Dictation in Hololens apps

Use Dictation in your Hololens apps using the MR Toolkit

Sorry, I have been away for a vacation (had a break from augmented reality to actually enjoy reality too :)). But now I am back and with a new tutorial to show you how to use Dictation in your Hololens apps. Simply put, how you can use speech that converts to text in your apps. (SpeechToText)

The Mixed Reality Toolkit makes it very easy for us to do this with the help of a DictationInputManager class.

The MR Toolkit examples package even comes with an example scene called DictationTest if you want to try it out.

Do the basics of creating a new Unity project and importing the MR Toolkit.

Delete the Main Camera and add the  MixedRealityCameraParent.prefab from the MR Toolkit.

Change the Camera Settings to Hololens preferred:

1. Skybox to Solid Color

2. Background to 0,0,0,0

Save the scene.

Objective

So in this tutorial, we will have a cube in the scene which will be our visual feedback that recording has started and ended.

We would use Speech input to say “Start recording”, after which the cube changes color from white to red. The dictated text appears below the cube. While dictation is ongoing, the color is still red for both the dictated text and the cube.

When dictation has ended, the color of both the cube and the text changes to green.

First let’s accomplish the part where we get the speech done:

1. Get a white cube in the scene

2. Add speech input to the scene

3. Add voice command “Start recording” which changes color of the cube to red

Since I already covered speech input in a previous tutorial , I won’t be covering it in detail and will walk you through the speech part briskly.

1. Add a ‘Cube‘ GameObject in the Unity scene

2. Add an empty GameObject and call it ‘Managers‘ or something relevant. We will add all the Manager class objects into this as child object (Let’s stay organized :-))
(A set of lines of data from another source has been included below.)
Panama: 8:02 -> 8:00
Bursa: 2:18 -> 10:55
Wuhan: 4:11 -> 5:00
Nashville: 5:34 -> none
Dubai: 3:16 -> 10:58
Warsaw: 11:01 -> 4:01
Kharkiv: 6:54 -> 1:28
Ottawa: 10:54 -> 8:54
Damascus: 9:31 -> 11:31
3. Add a child GameObject to the ‘Managers‘ and add an empty child GameObject to it. Call it ‘SpeechGameObject‘ or something relevant. To this, we will add the ‘Speech Input Source‘ script from the MR toolkit via the ‘Add Component‘ in the Inspector (see my Voice Input tutorial for screenshots and complete descriptions)
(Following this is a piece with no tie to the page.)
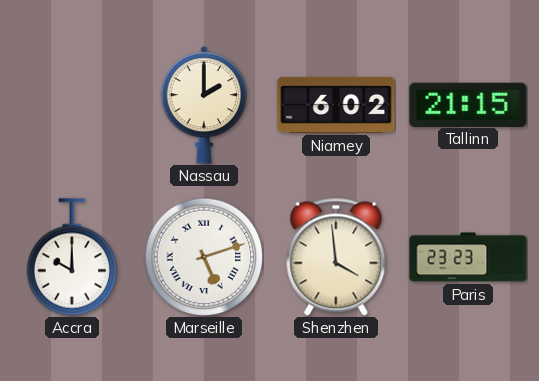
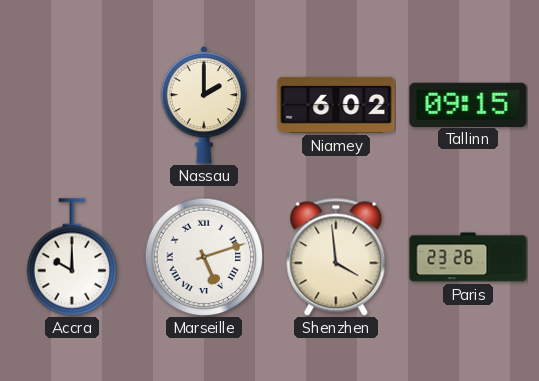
Tallinn: 21:15 -> 09:15
Paris: 23:23 -> 23:26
4. We just have one keyword called “Start recording“. So let’s add that in the Speech Input Source Inspector variables

5. Now we need to add the Speech Input Handler to the ‘Cube‘ object. Click on the ‘Add Component‘ part of the Cube and search and add ‘Speech Input Handler’ from the MR Toolkit. Check the ‘Is Global Listener’ flag on the Speech Input Handler.

6. Before we assign keywords, let’s write the code which changes the color of the cube. For this click on the ‘Cube‘ and via ‘Add Component‘ in the Inspector, add a C# script and call it ‘ColorandDictationManipulation‘ or something relevant. This will also be the script where our Dictation logic will go.
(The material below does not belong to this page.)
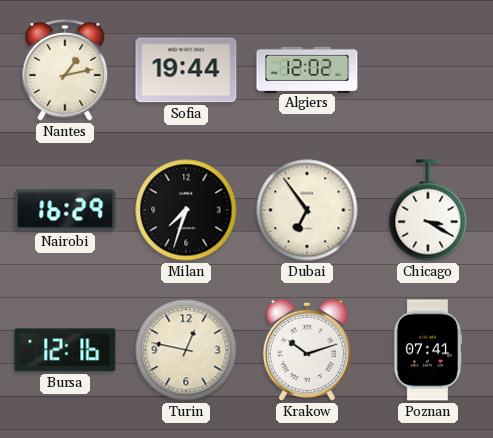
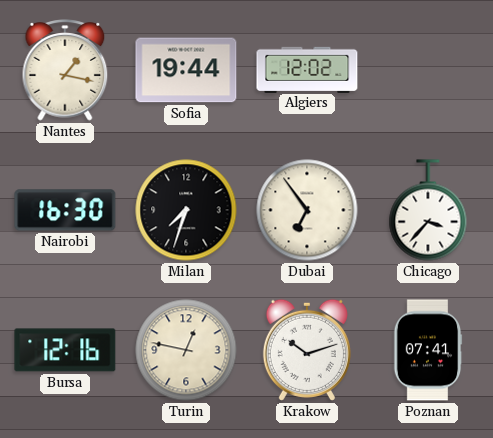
Nantes: 1:13 -> 1:17
Nairobi: 16:29 -> 16:30
Chicago: 3:20 -> 3:37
7. Right click on the ‘ColorandDictationManipulationscript to open it up in Visual Studio

We will write a function called OnVoiceCommand() which should be called upon Speech Input, in which the code to change the color of the cube goes. For this we need a renderer which needs to be initialized in the Awake() function.

We also need an Inspector variable so that we can refer to our Cube to be changed to a different color. I call this variable objectToBeManipulated

So you can drag and drop whichever object you want to manipulate in objectToBeManipulated field if you want.

Now get the Renderer component of the objectToBeManipulated (in this example, the cube) into the renderer variable

Change the Material color on the renderer (i.e now the cube) to red.

Your script so far should look like the above code

8. Now go back to the Cube Inspector, and add the keywords and the methods on the Speech Input Handler

Select dropdown and choose “Start Recording” in the Speech Input Handler

Choose the object Cube and select the OnVoiceCommand method in the Response() section

Choose the Cube as the Object To Be Manipulated in the ColorandDictationManipulation script

10. Go to Edit -> Project Settings -> Player and under Pubishing Settings
> Capabilities,  make sure Microphone is checked

11.  Adjust the cube in the scene to make the camera see it.

My values for the MRCamera and the Cube are shown in the screenshots

 

12. Now for the last bit before we try whether the Speech part works fine. If you remember the Speech Input tutorial, we need to add the InputManager in the MR Toolkit also to the scene. In the Project window, search for InputManager prefab and drag and drop it as a child under Managers.

Let’s see if this works so far… Build and deploy!

At this stage, if you say “Start Recording”, then your cube should turn red.

Now let’s move on to the Dictation part:

1. We first add a 3D Text object as a child object to the Cube. This is to display the dictation text. Call it DictationOutput or something relevant. Position this as text below the cube (or anywhere you want to see the dictation text)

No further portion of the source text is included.